I want to use AMOScmp to analyze illumina paired end data. AMOScmp requires the same number of paired file to build .afg file. The original fq files are paired. After I pass fq files separately through quality, duplicated sequences, and human DNA control, I find out that the paired end fa files have different number of reads. I want to remove unpaired reads from paired end reads to get two fa files with the same number of reads. Does anybody have script or know what software to help me to solve the problem?
Check this post removal of unpaired reads, especially comment #8 for the script. If you wanna separate the paired end fastq files, in single end reads, galaxy has a tool called pairedendsplitter and for the source code, check the archive.
Also, from the user page of Trimmomatic, which is another fastQ utility suite,
For single-ended data, one input and one output file are specified, plus the processing steps. For paired-end data, two input files are specified, and 4 output files, 2 for the 'paired' output where both reads survived the processing, and 2 for corresponding 'unpaired' output where a read survived, but the partner read did not.

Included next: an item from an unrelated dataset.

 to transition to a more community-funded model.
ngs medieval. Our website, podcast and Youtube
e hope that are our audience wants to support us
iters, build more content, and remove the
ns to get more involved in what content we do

EDIT: Sukhdeep beat me to it! I think he's referring you to the same tool.
Peter Cock wrote some tools just for this purpose that I bet would be very helpful.

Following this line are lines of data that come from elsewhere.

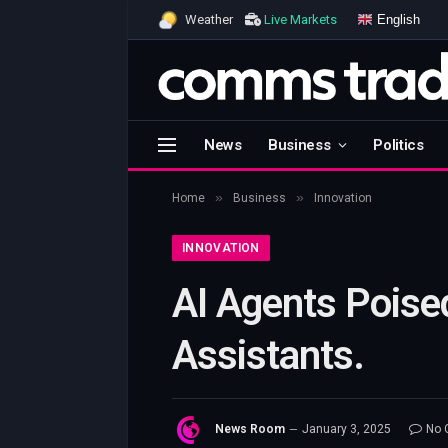
English
Weather
Live Markets
News
Business
Politics
»
»
Home
Business
Innovation
INNOVATION
AI Agents Poised
Assistants.
News Room
January 3, 2025
No 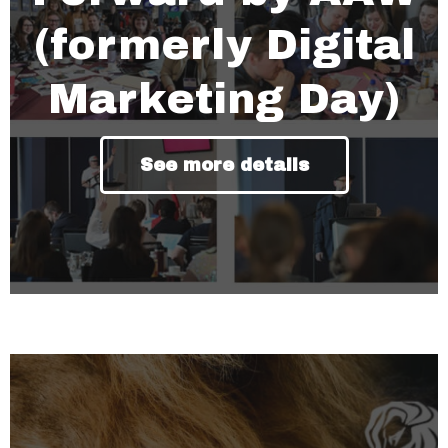
(formerly Digital
Marketing Day)
See more details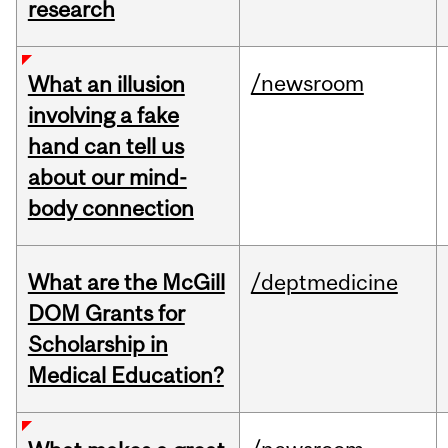
research
/newsroom
What an illusion
involving a fake
hand can tell us
about our mind-
body connection
What are the McGill
/deptmedicine
DOM Grants for
Scholarship in
Medical Education?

I think paired-end interlacer followed by de-interlacer is what you want. From there if you want FA files, you can just do the simple conversion. Let me know if I'm not understanding your query correctly.
You can use http://code.google.com/p/ea-utils/wiki/FastqMcf for the trimming. This tool makes sure that reads belonging to the same pair will be removed in case one of the read can't pass the test or shortened down so that it can't pass the minimum length criteria. The trimming speed is also quiet high.